Il TAR aveva declinato la propria giurisdizione in favore del Tribunale Superiore delle Acque Pubbliche. Quest’ultimo aveva successivamente respinto il ricorso. Contro tale decisione le interessate avevano proposto ricorso per cassazione, affidandolo a un unico motivo articolato. L’Agenzia del demanio aveva resistito con controricorso, mentre le altre amministrazioni coinvolte erano rimaste intimate.
Prima dell’adunanza camerale, le ricorrenti hanno depositato la rinuncia al ricorso. La controricorrente ha accettato la rinuncia. Tale sopravvenienza processuale ha assorbito ogni questione posta con l’impugnazione.
La Motivazione della Corte
Le Sezioni Unite non affrontano la questione relativa alla sdemanializzazione dell’area, né esaminano le censure formulate contro la sentenza impugnata. La decisione si concentra esclusivamente sull’atto di rinuncia intervenuto prima della trattazione e sull’accettazione espressa dalla parte resistente.
La Corte riconduce la fattispecie agli artt. 390 e 391 cod. proc. civ. La prima disposizione disciplina la rinuncia al ricorso per cassazione, mentre la seconda regola il conseguente provvedimento di estinzione. Nel caso esaminato risultano sia il deposito della rinuncia da parte delle ricorrenti, sia l’accettazione della controricorrente. Le condizioni processuali rilevate consentono pertanto di dichiarare estinto il giudizio.
L’accettazione assume rilievo anche sul regime delle spese. Le Sezioni Unite precisano che, proprio in ragione dell’adesione della controricorrente alla rinuncia, non occorre adottare alcuna statuizione sul punto. Il provvedimento non dispone quindi né una condanna né una compensazione, ma si limita a escludere la necessità di regolare le spese del processo di legittimità.
A sostegno della soluzione, l’ordinanza richiama Cass., Sez. Un., 25 marzo 2013, n. 7378, nonché Cass. 26 febbraio 2015, n. 3971, Cass. 5 maggio 2011, n. 9857, e Cass. 15 ottobre 2009, n. 21894. I precedenti sono richiamati per confermare la conseguenza estintiva della rinuncia nel giudizio di cassazione.

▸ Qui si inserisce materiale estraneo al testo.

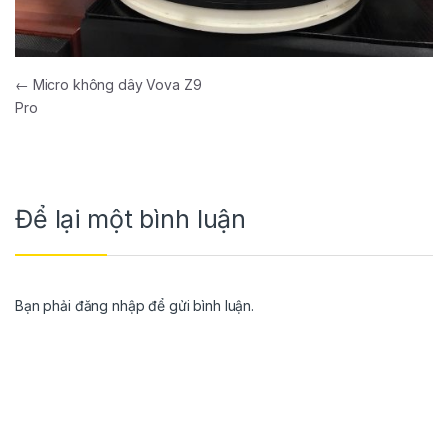
←
Micro không dây Vova Z9
Pro
Để lại một bình luận
Bạn phải
đăng nhập
để gửi bình luận.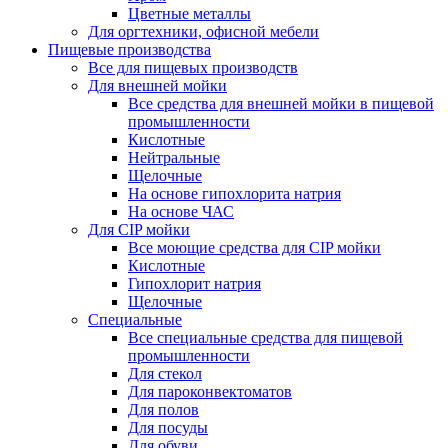
Цветные металлы
Для оргтехники, офисной мебели
Пищевые производства
Все для пищевых производств
Для внешней мойки
Все средства для внешней мойки в пищевой
промышленности
Кислотные
Нейтральные
Щелочные
На основе гипохлорита натрия
На основе ЧАС
Для CIP мойки
Все моющие средства для CIP мойки
Кислотные
Гипохлорит натрия
Щелочные
Специальные
Все специальные средства для пищевой
промышленности
Для стекол
Для пароконвектоматов
Для полов
Для посуды
Для обуви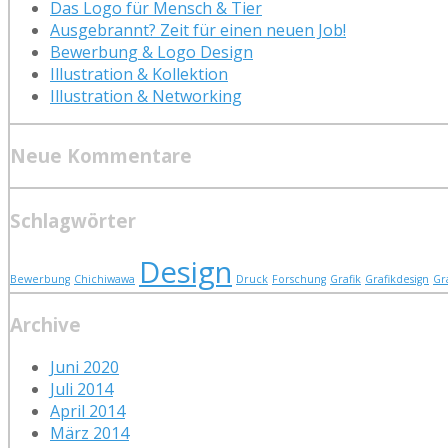
Das Logo für Mensch & Tier
Ausgebrannt? Zeit für einen neuen Job!
Bewerbung & Logo Design
Illustration & Kollektion
Illustration & Networking
Neue Kommentare
Schlagwörter
Design
Bewerbung
Chichiwawa
Druck
Forschung
Grafik
Grafikdesign
Gr
Archive
Juni 2020
Juli 2014
April 2014
März 2014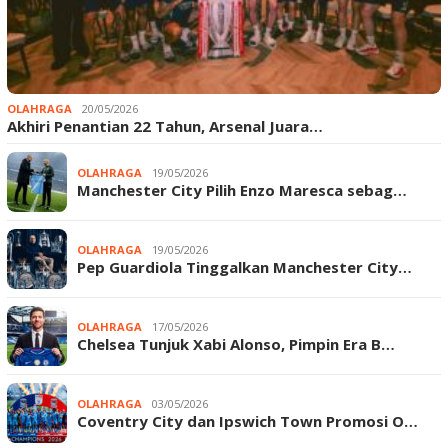
OLAHRAGA
20/05/2026
Akhiri Penantian 22 Tahun, Arsenal Juara…
OLAHRAGA
19/05/2026
Manchester City Pilih Enzo Maresca sebag…
OLAHRAGA
19/05/2026
Pep Guardiola Tinggalkan Manchester City…
OLAHRAGA
17/05/2026
Chelsea Tunjuk Xabi Alonso, Pimpin Era B…
OLAHRAGA
03/05/2026
Coventry City dan Ipswich Town Promosi O…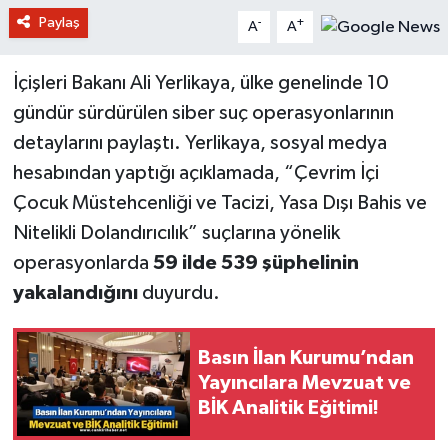
Paylaş
-
+
A
A
İçişleri Bakanı Ali Yerlikaya, ülke genelinde 10
gündür sürdürülen siber suç operasyonlarının
detaylarını paylaştı. Yerlikaya, sosyal medya
hesabından yaptığı açıklamada, “Çevrim İçi
Çocuk Müstehcenliği ve Tacizi, Yasa Dışı Bahis ve
Nitelikli Dolandırıcılık” suçlarına yönelik
operasyonlarda
59 ilde 539 şüphelinin
yakalandığını
duyurdu.
Basın İlan Kurumu’ndan
Yayıncılara Mevzuat ve
BİK Analitik Eğitimi!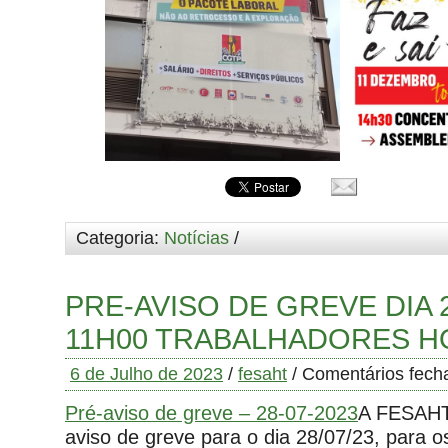
Categoria:
Notícias
/
PRE-AVISO DE GREVE DIA 
11H00 TRABALHADORES H
6 de Julho de 2023
/
fesaht
/
Comentários fech
Pré-aviso de greve – 28-07-2023
A FESAHT
aviso de greve para o dia 28/07/23, para o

La definizione in rito impedisce ogni valutazione sul motivo articolato dalle ricorrenti. Resta dunque priva di esame la correttezza della sentenza del Tribunale Superiore delle Acque Pubbliche e, con essa, la fondatezza della pretesa di sdemanializzazione. L’ordinanza non enuncia alcun principio sulla natura dell’area o sui presupposti sostanziali dell’istanza amministrativa.
Il dispositivo recepisce integralmente questa impostazione e dichiara estinto il giudizio di cassazione. La pronuncia si esaurisce nell’accertamento della sopravvenuta rinuncia accettata, senza ulteriori statuizioni sul merito e sulle spese.